Dear students, you have come to Rome to deepen your knowledge in the theological field, and even if you study other material different from theology, for example law, history, humanities, art, etc., still spiritual formation according to the mind of Christ remains fundamental for you and this is the prospect of your studies. Therefore these words of the Apostle Paul and those that we read immediately after, still in the First Letter to the Corinthians, are important for you: "Who, for example, knows a man's innermost self but the man's own spirit within him? Similarly no one knows what lies at the depths of God but the Spirit of God. The Spirit we have received is not the world's spirit but God's Spirit, helping us to recognize the gifts he has given us" (2: 11-12). Here we are still within the sphere of contrast between human wisdom and that which is divine. In order to know and understand spiritual things it is necessary to be spiritual men and women, because if one is of the flesh one inevitably falls into foolishness, even if one studies much and becomes "scholarly" and a "master of worldly argument" (cf. 1: 20).

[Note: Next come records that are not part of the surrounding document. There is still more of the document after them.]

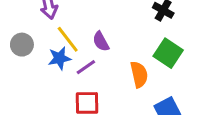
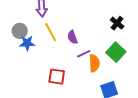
blue star: (59, 58) -> (27, 43), moved
purple line: (86, 67) -> (84, 54), moved

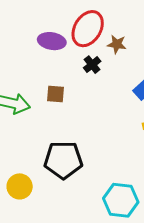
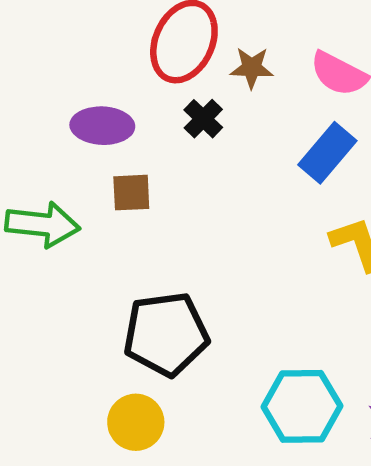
purple ellipse: (52, 41) -> (102, 126), moved
yellow circle: (20, 186) -> (136, 422), moved

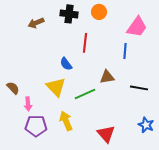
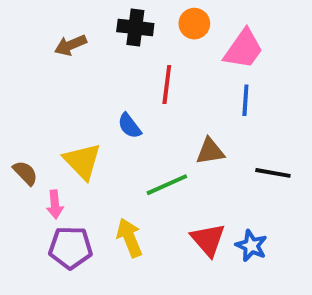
pink trapezoid: (137, 27) -> (243, 49), moved
yellow triangle: (56, 87) -> (82, 161), moved
blue star: (146, 125) -> (251, 246), moved
red triangle: (106, 134) -> (208, 240), moved

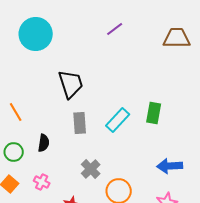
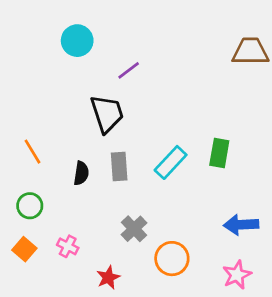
purple line: (115, 29) -> (129, 70), moved
cyan circle: (36, 34) -> (77, 41), moved, size x0.7
black semicircle: (44, 143) -> (81, 173), moved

In this Pauline text we can see an approach as meaningful as the Gospel verses that tell of Jesus' blessing of God the Father, because the Lord says "you have hidden these things from the wise and clever and revealed them to babes" (Mt 11: 25). The "wise" of which Jesus speaks are those which Paul calls the "wise of this world". Meanwhile, the "babes" are those who the Apostle calls "foolish", "weak", "low and despised" (1: 27-28), but who in reality, if they accept "the word of the Cross" (1: 18), become truly wise. This is why Paul exhorts those who consider themselves wise according to worldly criteria to "become a fool", to become truly wise before God (3: 18). This is not an anti-intellectual attitude; it is not in opposition to recta ratio. Paul following Jesus is opposed to the type of arrogant intellectualism, in which a man, even if he knows a great deal, loses sensitivity to truth and the freedom to open himself to the newness of divine action.

Thus dear friends, this Pauline reflection does not at all wish to lead to an undervaluing of the human effort necessary for knowledge, but instead it places it on another level: Paul cared to emphasize and he does so without compromise what it is that truly counts for salvation and what instead can bring division and ruin. The Apostle thus denounces the poison of false wisdom, that is, human pride. It is not in fact knowledge in itself that can do harm, but the presumption, the "bragging" over what one has come or presumes to have come to know. It is precisely here that divisions and disagreements originate in the Church and, analogously, in society. Thus it entails a cultivation of wisdom not according to the flesh, but rather according to the Spirit. We know well that St Paul with the words "flesh, carnal" does not refer to the body, but to a way of living only for oneself and according to worldly standards. Therefore, according to Paul, it is always necessary to purify one's own body of the poison of pride, present in each one of us. We too, with St Paul, must raise the cry: "Who will free us?" (cf. Rm 7: 24). And we too can receive with him the response: the grace of Jesus Christ, that the Father has given us through the Holy Spirit (cf. Rm 7: 25). The "mind of Christ", which through grace we have received, purifies us of false wisdom. And this "mind of Christ" welcomes us through the Church and into the Church, taking us to the river of her living tradition. The iconography that depicts Jesus-Wisdom in the womb of Mother Mary, symbol of the Church, expresses this very well: In gremio Matris sedet Sapientia Patris; in Mary's womb sits the Wisdom of the Father, that is, Christ. Remaining faithful to that Jesus who Mary offers us, to the Christ whom the Church presents to us, we can commit ourselves intensely to intellectual work, internally free from the temptation of pride and boasting always and only in the Lord.

Dear brothers and sisters, this is the wish that I extend to you at the beginning of the academic year, invoking upon all of you the maternal protection of Mary, Sedes Sapientiae, and of the Apostle Paul. My affectionate Blessing goes with you, as well.